Tu Yanshuai, Ta Duyan, Lu Zhong-Lin, Wang Yalin
School of Computing, Informatics, Decision Systems Engineering, Arizona State Univ., Tempe, AZ.
Division of Arts and Sciences, NYU Shanghai, Shanghai, China.
Proc IEEE Int Symp Biomed Imaging. 2020 Apr;2020:534-538. doi: 10.1109/isbi45749.2020.9098316. Epub 2020 May 22.

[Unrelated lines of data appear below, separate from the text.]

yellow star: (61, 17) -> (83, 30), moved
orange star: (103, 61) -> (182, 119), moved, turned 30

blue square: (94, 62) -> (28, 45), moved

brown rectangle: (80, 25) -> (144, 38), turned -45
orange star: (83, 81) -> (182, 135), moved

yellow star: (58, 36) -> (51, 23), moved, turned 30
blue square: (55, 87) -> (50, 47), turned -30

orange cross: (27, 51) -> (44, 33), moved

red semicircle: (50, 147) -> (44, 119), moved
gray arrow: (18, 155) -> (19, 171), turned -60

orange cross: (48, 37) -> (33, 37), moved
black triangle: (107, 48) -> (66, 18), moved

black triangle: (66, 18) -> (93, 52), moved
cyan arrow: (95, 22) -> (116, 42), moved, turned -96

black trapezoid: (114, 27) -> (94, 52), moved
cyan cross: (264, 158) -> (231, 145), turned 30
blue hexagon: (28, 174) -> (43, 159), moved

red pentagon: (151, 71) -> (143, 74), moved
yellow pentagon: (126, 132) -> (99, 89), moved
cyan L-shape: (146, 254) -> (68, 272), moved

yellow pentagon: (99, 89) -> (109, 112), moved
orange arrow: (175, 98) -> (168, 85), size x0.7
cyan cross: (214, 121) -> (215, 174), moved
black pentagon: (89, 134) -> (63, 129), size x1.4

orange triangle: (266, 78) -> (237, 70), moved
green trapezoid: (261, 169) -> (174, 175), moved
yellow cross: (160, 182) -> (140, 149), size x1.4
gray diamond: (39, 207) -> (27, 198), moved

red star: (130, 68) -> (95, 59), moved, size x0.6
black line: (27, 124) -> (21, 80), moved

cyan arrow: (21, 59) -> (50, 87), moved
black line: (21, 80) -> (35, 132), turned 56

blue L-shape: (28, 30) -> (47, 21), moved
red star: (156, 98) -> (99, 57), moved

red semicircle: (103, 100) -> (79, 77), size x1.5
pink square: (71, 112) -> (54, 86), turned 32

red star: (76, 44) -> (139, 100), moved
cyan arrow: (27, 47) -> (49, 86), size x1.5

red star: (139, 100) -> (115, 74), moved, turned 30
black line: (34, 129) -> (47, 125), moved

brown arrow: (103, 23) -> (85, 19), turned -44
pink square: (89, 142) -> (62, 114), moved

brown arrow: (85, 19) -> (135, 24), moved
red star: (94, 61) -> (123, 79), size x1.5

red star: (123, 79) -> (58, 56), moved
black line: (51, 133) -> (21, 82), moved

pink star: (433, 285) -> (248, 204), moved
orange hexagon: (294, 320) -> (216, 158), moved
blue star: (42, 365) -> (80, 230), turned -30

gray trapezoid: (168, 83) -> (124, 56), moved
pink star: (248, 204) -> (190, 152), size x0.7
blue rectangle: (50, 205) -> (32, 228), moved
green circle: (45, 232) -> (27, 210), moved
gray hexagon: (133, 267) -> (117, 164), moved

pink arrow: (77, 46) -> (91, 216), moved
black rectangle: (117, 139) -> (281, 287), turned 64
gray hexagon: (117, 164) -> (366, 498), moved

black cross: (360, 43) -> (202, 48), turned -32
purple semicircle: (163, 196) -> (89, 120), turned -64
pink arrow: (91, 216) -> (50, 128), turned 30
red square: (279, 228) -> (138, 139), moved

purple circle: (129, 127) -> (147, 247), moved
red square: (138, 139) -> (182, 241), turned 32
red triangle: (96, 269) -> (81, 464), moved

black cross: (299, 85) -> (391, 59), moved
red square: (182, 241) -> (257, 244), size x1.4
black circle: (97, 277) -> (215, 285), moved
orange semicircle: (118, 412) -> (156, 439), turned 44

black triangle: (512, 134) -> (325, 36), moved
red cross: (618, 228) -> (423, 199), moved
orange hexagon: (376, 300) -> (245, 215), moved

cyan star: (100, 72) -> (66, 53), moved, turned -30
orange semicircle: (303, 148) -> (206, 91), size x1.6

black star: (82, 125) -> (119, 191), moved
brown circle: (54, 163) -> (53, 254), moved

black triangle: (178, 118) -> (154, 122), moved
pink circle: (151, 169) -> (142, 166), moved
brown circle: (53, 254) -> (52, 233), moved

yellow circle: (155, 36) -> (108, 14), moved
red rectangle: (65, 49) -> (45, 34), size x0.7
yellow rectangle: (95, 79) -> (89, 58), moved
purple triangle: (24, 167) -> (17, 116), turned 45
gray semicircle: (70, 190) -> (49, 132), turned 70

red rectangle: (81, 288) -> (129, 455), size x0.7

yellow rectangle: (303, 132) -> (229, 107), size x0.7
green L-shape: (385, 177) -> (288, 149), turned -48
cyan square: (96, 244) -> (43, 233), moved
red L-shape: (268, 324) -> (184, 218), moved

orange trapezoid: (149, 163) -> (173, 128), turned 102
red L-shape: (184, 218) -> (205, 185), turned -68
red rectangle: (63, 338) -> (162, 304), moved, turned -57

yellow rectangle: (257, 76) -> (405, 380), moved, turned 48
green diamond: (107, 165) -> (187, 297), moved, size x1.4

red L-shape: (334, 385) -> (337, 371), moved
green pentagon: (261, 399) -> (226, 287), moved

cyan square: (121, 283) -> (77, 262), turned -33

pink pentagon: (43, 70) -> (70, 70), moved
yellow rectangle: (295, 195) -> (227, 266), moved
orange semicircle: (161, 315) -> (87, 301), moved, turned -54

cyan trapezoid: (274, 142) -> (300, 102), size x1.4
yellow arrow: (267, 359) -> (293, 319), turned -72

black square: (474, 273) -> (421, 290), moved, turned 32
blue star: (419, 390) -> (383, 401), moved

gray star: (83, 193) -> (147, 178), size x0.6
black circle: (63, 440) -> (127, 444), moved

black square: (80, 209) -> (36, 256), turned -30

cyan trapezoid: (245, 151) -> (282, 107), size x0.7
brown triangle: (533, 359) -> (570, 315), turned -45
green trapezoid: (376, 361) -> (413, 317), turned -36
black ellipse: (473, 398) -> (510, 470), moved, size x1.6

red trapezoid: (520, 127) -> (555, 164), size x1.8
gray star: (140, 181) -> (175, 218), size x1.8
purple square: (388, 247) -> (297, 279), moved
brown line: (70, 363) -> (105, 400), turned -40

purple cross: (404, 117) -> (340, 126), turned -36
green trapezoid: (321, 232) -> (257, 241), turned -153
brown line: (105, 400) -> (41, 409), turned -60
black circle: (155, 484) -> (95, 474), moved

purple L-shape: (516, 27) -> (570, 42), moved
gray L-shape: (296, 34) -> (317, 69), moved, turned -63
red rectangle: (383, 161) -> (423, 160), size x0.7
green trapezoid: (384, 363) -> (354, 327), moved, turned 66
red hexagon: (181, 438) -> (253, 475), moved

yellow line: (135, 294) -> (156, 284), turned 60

Retinotopic mapping, the mapping of visual input on the retina to cortical neurons, is an important topic in vision science. Typically, cortical neurons are related to visual input on the retina using functional magnetic resonance imaging (fMRI) of cortical responses to slowly moving visual stimuli on the retina. Although it is well known from neurophysiology studies that retinotopic mapping is locally diffeomorphic (i.e., smooth, differentiable, and invertible) within each local area, the retinotopic maps from fMRI are often not diffeomorphic, especially near the fovea, because of the low signal-noise ratio of fMRI. The aim of this study is to develop and solve a mathematical model that produces diffeomorphic retinotopic mapping from fMRI data. Specifically, we adopt a geometry concept, the Beltrami coefficient, as the tool to define diffeomorphism, and model the problem in an optimization framework. Efficient numerical methods are proposed to solve the model. Experimental results with both synthetic and real retinotopy data demonstrate that the proposed method is superior to conventional smoothing methods.
视网膜拓扑映射,即将视网膜上的视觉输入映射到皮层神经元,是视觉科学中的一个重要课题。通常,利用对视网膜上缓慢移动的视觉刺激的皮层反应的功能磁共振成像(fMRI),将皮层神经元与视网膜上的视觉输入联系起来。尽管从神经生理学研究中已知视网膜拓扑映射在每个局部区域内是局部微分同胚的(即光滑、可微且可逆),但由于fMRI的低信噪比,来自fMRI的视网膜拓扑图通常不是微分同胚的,尤其是在中央凹附近。本研究的目的是开发并求解一个从fMRI数据生成微分同胚视网膜拓扑映射的数学模型。具体而言,我们采用一个几何概念,即贝尔特拉米系数,作为定义微分同胚的工具,并在一个优化框架中对该问题进行建模。提出了有效的数值方法来求解该模型。对合成和真实视网膜拓扑数据的实验结果表明,所提出的方法优于传统的平滑方法。